I've never tried anything but premium as that is the factory recommendation. I average about 16-18 MPG depending how I drive but have been as high as 24.4 on the highway but that was during a test I conducted. Cruise control, no A/C, constant 70 mph in 30 mile loops. I'll likely never drive it under the test conditions again since I didn't buy it for it's fuel economy as you said.


----------



## Ejjw18 (Sep 3, 2009)

HP11 said:


> I've never tried anything but premium as that is the factory recommendation. I average about 16-18 MPG depending how I drive but have been as high as 24.4 on the highway but that was during a test I conducted. Cruise control, no A/C, constant 70 mph in 30 mile loops. I'll likely never drive it under the test conditions again since I didn't buy it for it's fuel economy as you said.


Yeah buying a muscle car and expecting amazing MPG is just stupid. I'm assuming that if i drive it like an *******(which i will the first couple weeks i have it lol) that i'll get about 13-14mpg and then 16-18 when i drive it normal.


----------



## HP11 (Apr 11, 2009)

Driving it hard was my other test. It was much less controlled and scientific but the mileage seemed to bottom out around 12.


----------



## Ejjw18 (Sep 3, 2009)

HP11 said:


> Driving it hard was my other test. It was much less controlled and scientific but the mileage seemed to bottom out around 12.


I'm gonna try not to drive it TOO hard. I dont wanna beat the **** outta this car. The only thing that pisses me off is that I'm gonna have to drive it in the winter .


----------



## GTO JUDGE (May 14, 2005)

You can get away with mid grade 89 octane. According to the manual you may experience some loss of power. If she ain't knockin you can get away with it. 
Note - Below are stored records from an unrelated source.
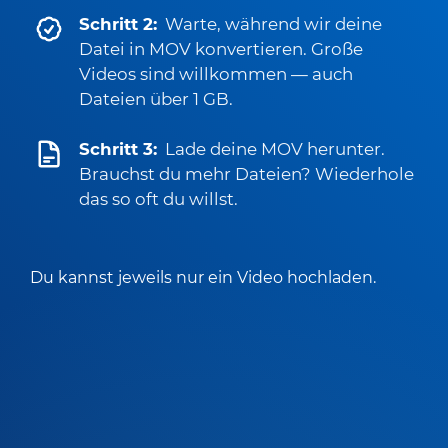
Schritt 2:
Warte, während wir deine
Datei in MOV konvertieren. Große
Videos sind willkommen — auch
Dateien über 1 GB.
Schritt 3:
Lade deine MOV herunter.
Brauchst du mehr Dateien? Wiederhole
das so oft du willst.
Du kannst jeweils nur ein Video hochladen.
I have used a mixture of both 93 and 89. At half tank fill with the other. The best mpg I have ever experienced (28.7 mpg) was with a 50/50 mix of 89 and 93 octane. I have never used a straight tank of 89 octane and would not do so. I have not mixed both in a while because locally the price between the 2 is close enough (a few cents) well, why not have the premium. When I was mixing there was a 20-30 cent a gallon difference. 

If you really have to scrimp.... try alternating octanes at 1/2 and 3/4 tank fill ups.


----------



## HP11 (Apr 11, 2009)

In California, or at least the part where I live, we don't have the option of buying 93 octane. 91 is about as good as it gets except for speciality stations. Basically, your mix of 89 and 93 is going to roughly average out to 91 octane. I don't think I'd want to go any lower than that.


----------



## GOATTEE (Nov 30, 2006)

*Mr*

I would never go less then 91 octane. It will knock if you do. That is just the part of the cost of owning a high performance car. We have talked about this before and the price difference just is not worth the mid grade stuff.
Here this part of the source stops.